→ **PROBLEM DETAILS**
Only the lines from the top of the following listing through the line with "outubro 2022" belong in your answer, exactly as written.

Segment Open

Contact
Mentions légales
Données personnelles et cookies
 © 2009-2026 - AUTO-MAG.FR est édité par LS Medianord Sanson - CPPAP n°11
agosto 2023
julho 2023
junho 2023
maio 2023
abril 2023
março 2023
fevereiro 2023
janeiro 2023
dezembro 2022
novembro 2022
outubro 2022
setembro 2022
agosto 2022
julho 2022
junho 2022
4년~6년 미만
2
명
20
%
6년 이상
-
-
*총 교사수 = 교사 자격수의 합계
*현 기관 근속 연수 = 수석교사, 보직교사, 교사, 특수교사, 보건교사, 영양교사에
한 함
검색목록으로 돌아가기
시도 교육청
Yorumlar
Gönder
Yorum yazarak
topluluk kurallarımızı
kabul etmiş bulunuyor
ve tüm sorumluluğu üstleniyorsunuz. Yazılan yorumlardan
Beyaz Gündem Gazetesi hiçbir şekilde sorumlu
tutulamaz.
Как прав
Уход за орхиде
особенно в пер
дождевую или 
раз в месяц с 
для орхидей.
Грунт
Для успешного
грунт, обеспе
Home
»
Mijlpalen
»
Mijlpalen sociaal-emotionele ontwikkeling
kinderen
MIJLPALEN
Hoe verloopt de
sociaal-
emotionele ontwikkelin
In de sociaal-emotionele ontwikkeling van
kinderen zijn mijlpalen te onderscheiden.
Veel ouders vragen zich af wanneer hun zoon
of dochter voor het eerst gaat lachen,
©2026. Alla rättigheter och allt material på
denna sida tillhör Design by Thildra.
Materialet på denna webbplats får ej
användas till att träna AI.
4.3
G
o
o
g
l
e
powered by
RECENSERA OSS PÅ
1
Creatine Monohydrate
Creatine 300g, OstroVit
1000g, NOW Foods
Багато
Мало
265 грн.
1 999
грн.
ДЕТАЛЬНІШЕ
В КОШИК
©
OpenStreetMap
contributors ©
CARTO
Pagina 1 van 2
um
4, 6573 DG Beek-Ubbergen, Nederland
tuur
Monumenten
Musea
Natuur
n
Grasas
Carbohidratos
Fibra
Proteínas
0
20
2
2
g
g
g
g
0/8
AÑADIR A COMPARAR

Segment Closed

→ **WRITTEN SOLUTION**
Contact
Mentions légales
Données personnelles et cookies
 © 2009-2026 - AUTO-MAG.FR est édité par LS Medianord Sanson - CPPAP n°11
agosto 2023
julho 2023
junho 2023
maio 2023
abril 2023
março 2023
fevereiro 2023
janeiro 2023
dezembro 2022
novembro 2022
outubro 2022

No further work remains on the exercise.